In the mail I get community college brochures that advertise night classes in loud red letters. They say I can have a new career, a new life, everything I dreamed of. The fliers are on glossy paper. I fold them over and use them as coasters. I can’t use The New York Times as a coaster because it’s educational and the print would smear and my girlfriend would get suspicious.

Four o’clock and the college history professor walks in to collect her booklets. She’s the only one in the store besides us three guys. She’s younger than I expected, maybe close to my age, and wears a t-shirt and jeans and a big backpack. The prof writes a check I can barely read, slides the booklets into her pack, thanks me with a nod, and walks back out. Through the front window her stride is so clear, so confident. She’s going to teach people things.

I plod home at six, too aware of little kids playing catch on those perfect lawns, standing five feet away from each other to throw the ball. Someone always misses and the ball goes into street, but what if a kid goes after it and I see a car coming? Should I go after the kid? I’d have to go after the kid, wouldn’t I? I mean, there are things you don’t have a choice about…
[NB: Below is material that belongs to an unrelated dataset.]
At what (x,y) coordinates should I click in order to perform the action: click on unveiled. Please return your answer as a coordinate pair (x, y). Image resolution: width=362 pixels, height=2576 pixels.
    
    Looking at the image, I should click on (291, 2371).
But today the kids are well-coordinated and stay on their lawns with their balls and I don’t have to fling myself in front of fast-moving vehicles.

I get home and call my brother and tell him I’m alive.

Thank God, he says.

Did Sheila call? I say.

I told her I was fine, he says.

My brother also says that when he looks at himself sideways in the mirror he can see a halo like a big lemon drop around his head.

You aren’t fine, I say.

I’m fine except for being worried about you, he says.

But I’m fine, I say.

You might not be soon, he says.

How long will you keep this up? I say. Until I die? That might take a while. You don’t know what God means by soon. It could mean eighty years. God must think of time in different ways than we do.

Maybe, says my brother.

Don’t worry about it, I say.

I’m going to listen, he says. Maybe I’ll hear something different. Maybe God will change His mind. Sometimes that happens.

Yes, I say, it does. This is something my brother knows. I just agree with him.

I get last night’s takeout pizza from the fridge, eat it cold because it gets soggy when I heat it up. I flip through The New York Times to look for warnings. Cars whiz past my window. People on their way home from work. Office jobs. One article says that men who eat tomatoes live ten years longer than men who don’t. I look at my pizza and smile.

My girlfriend says I shouldn’t feel bad about working at the copy shop.

People need copies, she says.

That’s true for now.

I eat more pizza and wait for the phone to ring. Maybe it will be my girlfriend asking if she can come over with The New York Times. Maybe it will be my brother calling back with the latest news.